* _SOURCE DATA_:
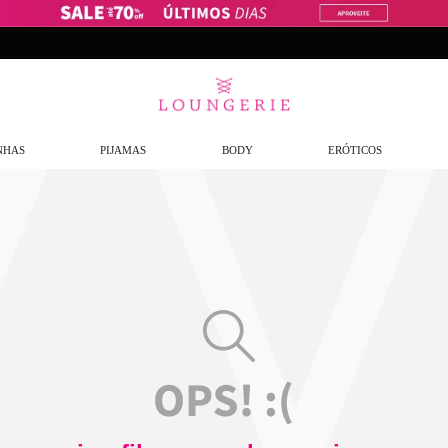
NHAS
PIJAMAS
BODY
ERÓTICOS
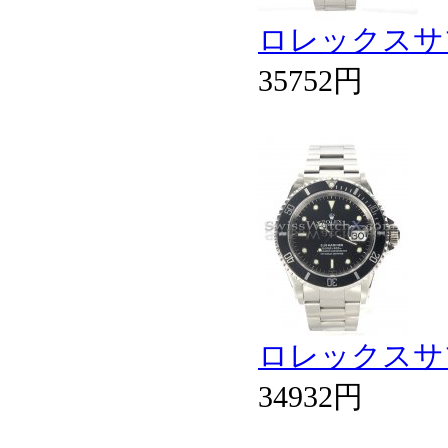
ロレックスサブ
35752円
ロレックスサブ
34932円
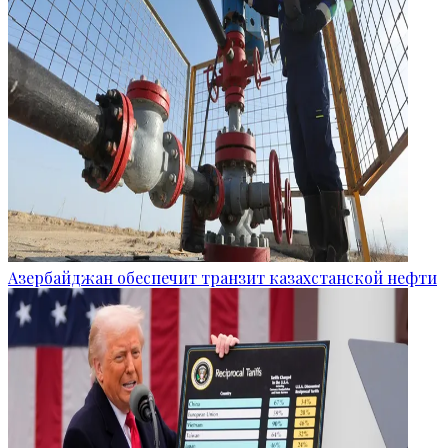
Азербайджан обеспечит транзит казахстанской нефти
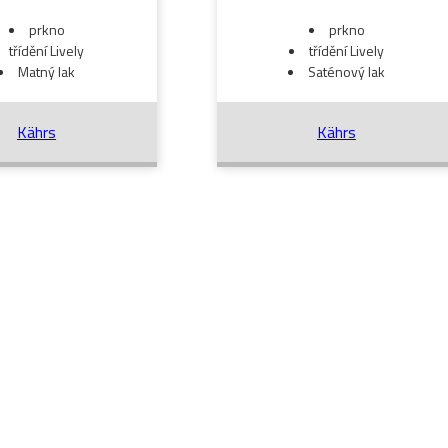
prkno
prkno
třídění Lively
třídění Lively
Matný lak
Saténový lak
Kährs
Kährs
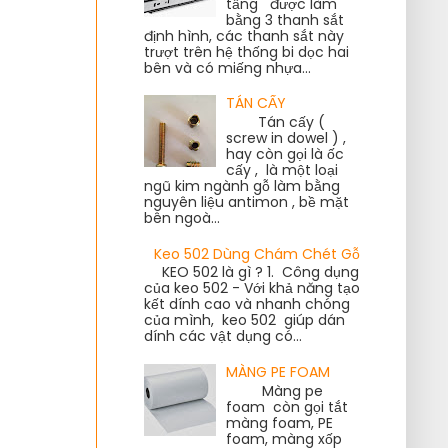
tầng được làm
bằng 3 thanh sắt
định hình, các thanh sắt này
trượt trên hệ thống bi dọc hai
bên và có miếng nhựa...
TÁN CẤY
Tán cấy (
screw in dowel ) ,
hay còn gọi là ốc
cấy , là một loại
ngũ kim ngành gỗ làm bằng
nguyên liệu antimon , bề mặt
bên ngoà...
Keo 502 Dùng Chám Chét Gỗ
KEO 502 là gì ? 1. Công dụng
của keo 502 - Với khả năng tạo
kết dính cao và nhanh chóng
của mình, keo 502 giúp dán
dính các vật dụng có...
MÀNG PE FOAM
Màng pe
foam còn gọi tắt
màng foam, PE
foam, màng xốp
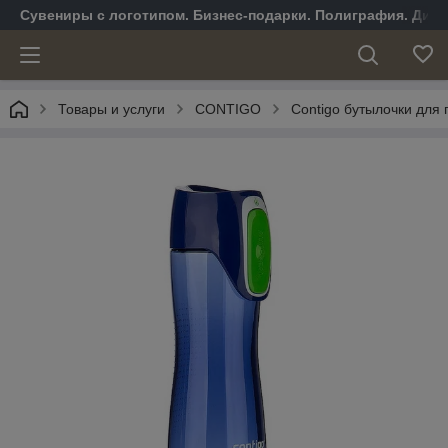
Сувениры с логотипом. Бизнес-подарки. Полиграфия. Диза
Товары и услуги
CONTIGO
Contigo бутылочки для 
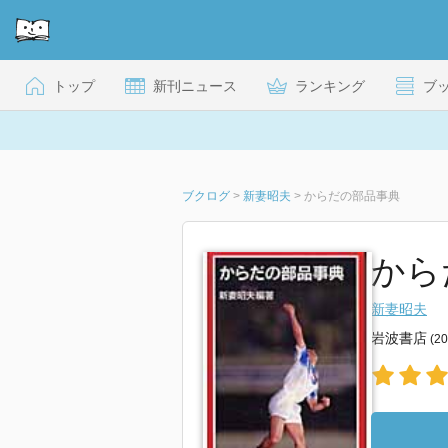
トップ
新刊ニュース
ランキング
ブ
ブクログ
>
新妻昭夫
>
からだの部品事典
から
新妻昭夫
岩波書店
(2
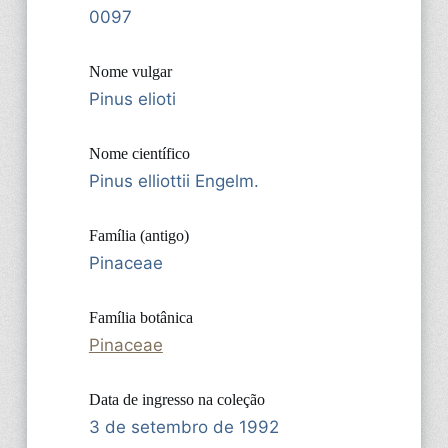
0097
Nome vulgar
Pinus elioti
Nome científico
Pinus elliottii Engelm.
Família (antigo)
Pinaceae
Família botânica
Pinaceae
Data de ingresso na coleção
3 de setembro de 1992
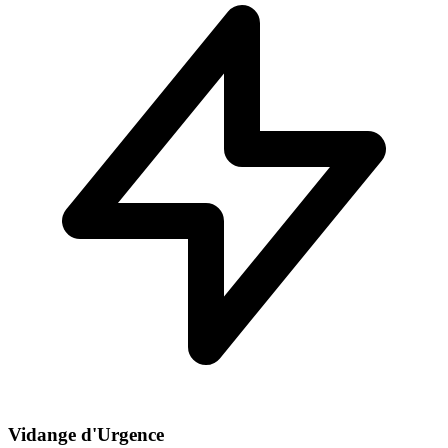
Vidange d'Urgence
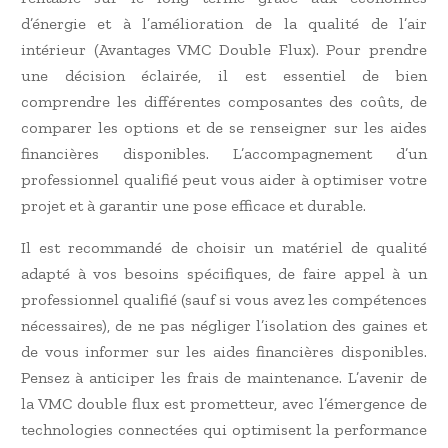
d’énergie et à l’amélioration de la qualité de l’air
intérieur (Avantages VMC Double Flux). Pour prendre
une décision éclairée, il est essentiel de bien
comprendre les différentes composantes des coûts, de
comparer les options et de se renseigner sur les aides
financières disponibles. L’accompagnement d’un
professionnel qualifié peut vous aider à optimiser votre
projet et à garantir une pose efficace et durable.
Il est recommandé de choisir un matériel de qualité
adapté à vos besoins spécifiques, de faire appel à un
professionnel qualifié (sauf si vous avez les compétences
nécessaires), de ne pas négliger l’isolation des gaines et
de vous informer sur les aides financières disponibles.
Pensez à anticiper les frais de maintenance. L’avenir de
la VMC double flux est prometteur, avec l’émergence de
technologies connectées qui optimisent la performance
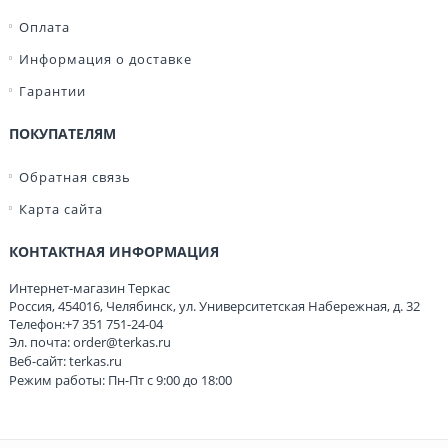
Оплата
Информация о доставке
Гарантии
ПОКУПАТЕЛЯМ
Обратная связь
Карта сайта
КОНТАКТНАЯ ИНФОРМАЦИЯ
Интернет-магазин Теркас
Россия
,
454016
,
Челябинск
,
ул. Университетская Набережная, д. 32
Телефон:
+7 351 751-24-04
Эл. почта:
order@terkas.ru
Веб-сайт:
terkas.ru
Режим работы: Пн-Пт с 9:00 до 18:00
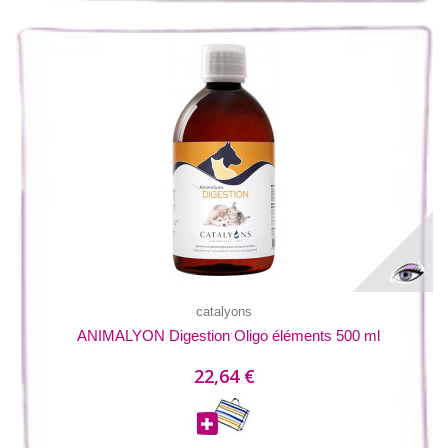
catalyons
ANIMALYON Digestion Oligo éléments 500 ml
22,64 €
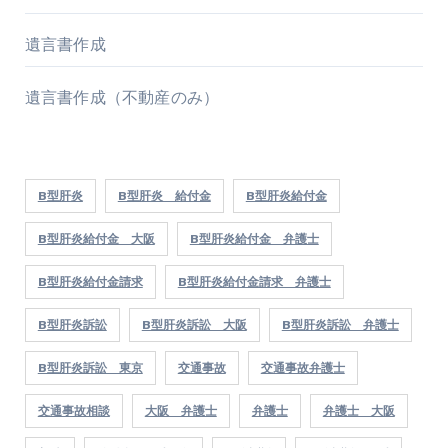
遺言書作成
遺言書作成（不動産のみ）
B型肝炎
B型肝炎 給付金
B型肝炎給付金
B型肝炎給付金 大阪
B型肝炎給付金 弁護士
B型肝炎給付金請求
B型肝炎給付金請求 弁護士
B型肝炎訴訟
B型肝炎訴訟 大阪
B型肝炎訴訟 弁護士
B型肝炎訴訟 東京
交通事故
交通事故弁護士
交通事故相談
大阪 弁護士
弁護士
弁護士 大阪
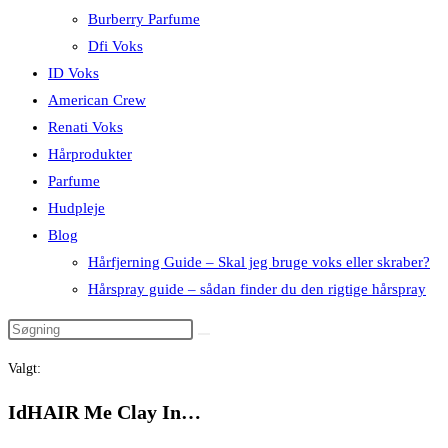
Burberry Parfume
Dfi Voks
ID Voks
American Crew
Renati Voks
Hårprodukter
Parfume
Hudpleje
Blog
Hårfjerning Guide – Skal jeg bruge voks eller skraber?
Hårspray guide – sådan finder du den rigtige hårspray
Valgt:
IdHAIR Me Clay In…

* _EXERCISE AIM_: Go through the data above and print exactly the lines from its first line through the line holding "định hình, các thanh sắt này", both included, leaving pictures aside.

* _SOLUTION FOR THIS EXERCISE_:
NHAS
PIJAMAS
BODY
ERÓTICOS
ロレックスサブ
35752円
ロレックスサブ
34932円
Азербайджан обеспечит транзит казахстанской нефти
prkno
prkno
třídění Lively
třídění Lively
Matný lak
Saténový lak
Kährs
Kährs
tầng được làm
bằng 3 thanh sắt
định hình, các thanh sắt này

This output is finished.